I gotta admit it, the first time I listened to the sophomore album by Lucius, who I lauded as one of my favourite newcomers a few years ago with an album that I loved to bits, I was a little disappointed. Where „Wildewoman“ had hit singles smacked in the front, middle and end of the record, „Good Grief“ (for me) needed some listens to show its true beauty which is the use of the Lucius-vocal harmony-brilliance in combination with a deeper connection of the songs with the lyrics.

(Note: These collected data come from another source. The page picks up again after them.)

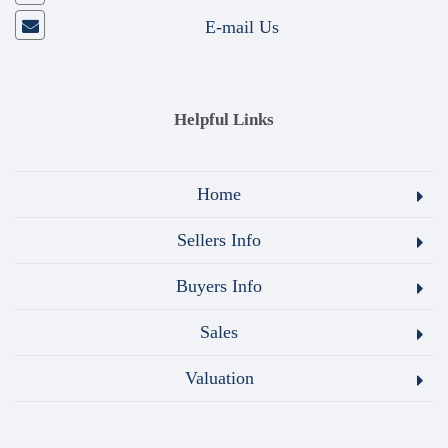
E-mail Us
Helpful Links
Home
Sellers Info
Buyers Info
Sales
Valuation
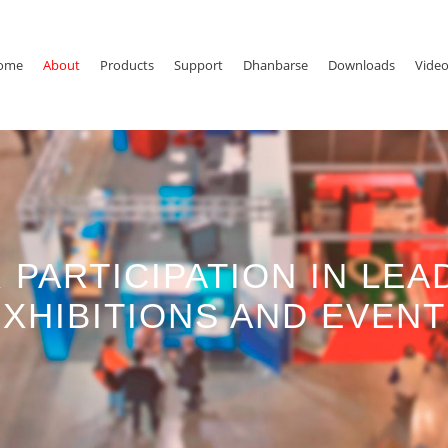
ome
About
Products
Support
Dhanbarse
Downloads
Vide
 PARTICIPATION IN LEA
XHIBITIONS AND EVEN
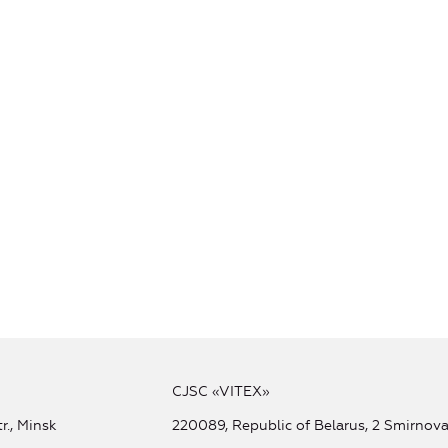
CJSC «VITEX»
r., Minsk
220089, Republic of Belarus, 2 Smirnova 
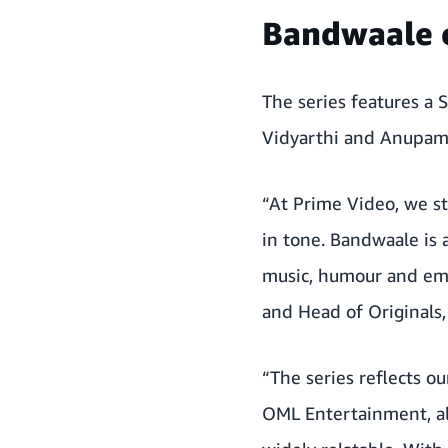
Bandwaale 
The series features a 
Vidyarthi and Anupama
“At Prime Video, we st
in tone. Bandwaale is
music, humour and emot
and Head of Originals,
“The series reflects ou
OML Entertainment, al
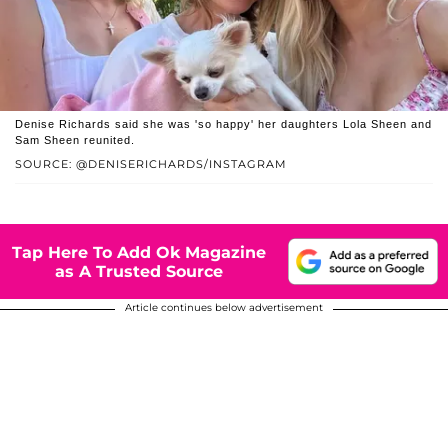
Denise Richards said she was 'so happy' her daughters Lola Sheen and
Sam Sheen reunited.
SOURCE: @DENISERICHARDS/INSTAGRAM
Tap Here To Add Ok Magazine
as A Trusted Source
Article continues below advertisement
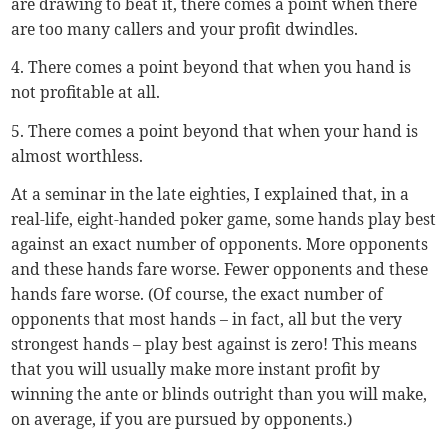
are drawing to beat it, there comes a point when there
are too many callers and your profit dwindles.
4. There comes a point beyond that when you hand is
not profitable at all.
5. There comes a point beyond that when your hand is
almost worthless.
At a seminar in the late eighties, I explained that, in a
real-life, eight-handed poker game, some hands play best
against an exact number of opponents. More opponents
and these hands fare worse. Fewer opponents and these
hands fare worse. (Of course, the exact number of
opponents that most hands – in fact, all but the very
strongest hands – play best against is zero! This means
that you will usually make more instant profit by
winning the ante or blinds outright than you will make,
on average, if you are pursued by opponents.)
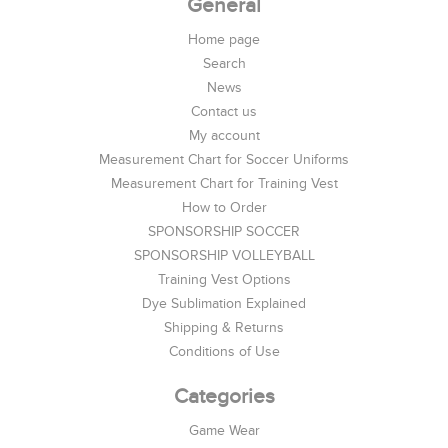
General
Home page
Search
News
Contact us
My account
Measurement Chart for Soccer Uniforms
Measurement Chart for Training Vest
How to Order
SPONSORSHIP SOCCER
SPONSORSHIP VOLLEYBALL
Training Vest Options
Dye Sublimation Explained
Shipping & Returns
Conditions of Use
Categories
Game Wear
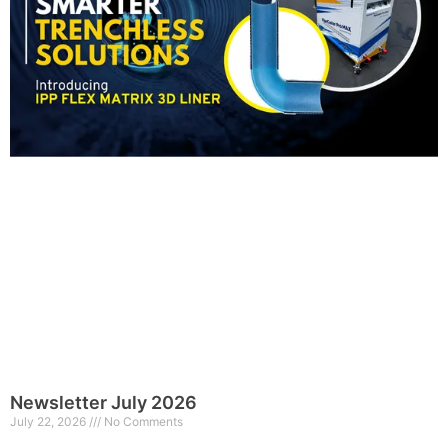
Newsletter July 2026
July 22, 2026
No Comments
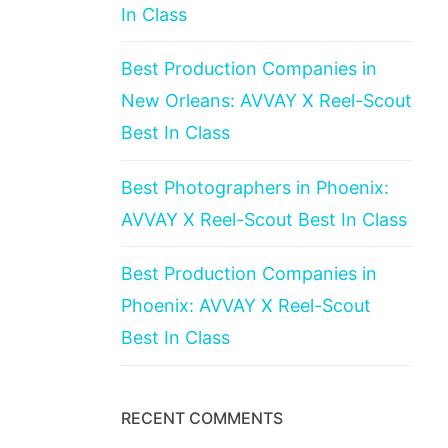
In Class
Best Production Companies in
New Orleans: AVVAY X Reel-Scout
Best In Class
Best Photographers in Phoenix:
AVVAY X Reel-Scout Best In Class
Best Production Companies in
Phoenix: AVVAY X Reel-Scout
Best In Class
RECENT COMMENTS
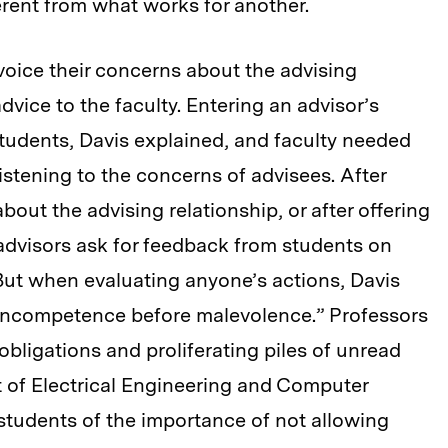
erent from what works for another.
oice their concerns about the advising
dvice to the faculty. Entering an advisor’s
 students, Davis explained, and faculty needed
stening to the concerns of advisees. After
bout the advising relationship, or after offering
dvisors ask for feedback from students on
But when evaluating anyone’s actions, Davis
incompetence before malevolence.” Professors
bligations and proliferating piles of unread
t of Electrical Engineering and Computer
students of the importance of not allowing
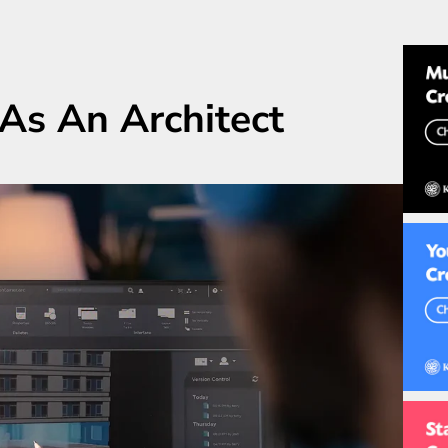
As An Architect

One of the early standouts („Gone Insane“) sounds as manic as the lyrics and the video are but quite a few other songs are not as bold and sound more mature. This is absolutely the right step for this band but of course they set the standard impossibly high with „Wildewoman“ which was so incredibly diverse in style and musical genres that the more structured „Good Grief“ pales in comparison (at first).
However, I am fully converted and can’t even believe how I could not find all the joy in the tender „My heart got caught on your sleeve“, the wonderfully classic „Madness“ and the first ingenious single „Born again Teen“. Yes, it grows on you and then it opens up the same incredible pop-genius that Lucius already have shown on „Wildewoman“. Especially the emotions with which they operate (which is hard to do with harmonies anyways but which seems nearly impossible with a song like „Gone Insane“ that is absolutely stunning and shattering in its intensity) is one of the strongest assets of Lucius and I can assure you, it blossoms fully on stage.
So, here it is, late to the game but nevertheless all in and in full mascott-dressage (I chose a squirrel with fake eyelashes, lipstick and a black & white mod-dress): my full approval of this album.
By the way, the video to „Gone Insane“ is absolutely amazeballs! For someone who grew up with a lot of the 80s movies that discovered claymation as a way to freak out young kids, I am all in with this concept. Besides, this was pretty hard work for the girls to who had to pose for an eternity to get this done. I call it the „Sledgehammer“ of the 21st century and I will stick to that description.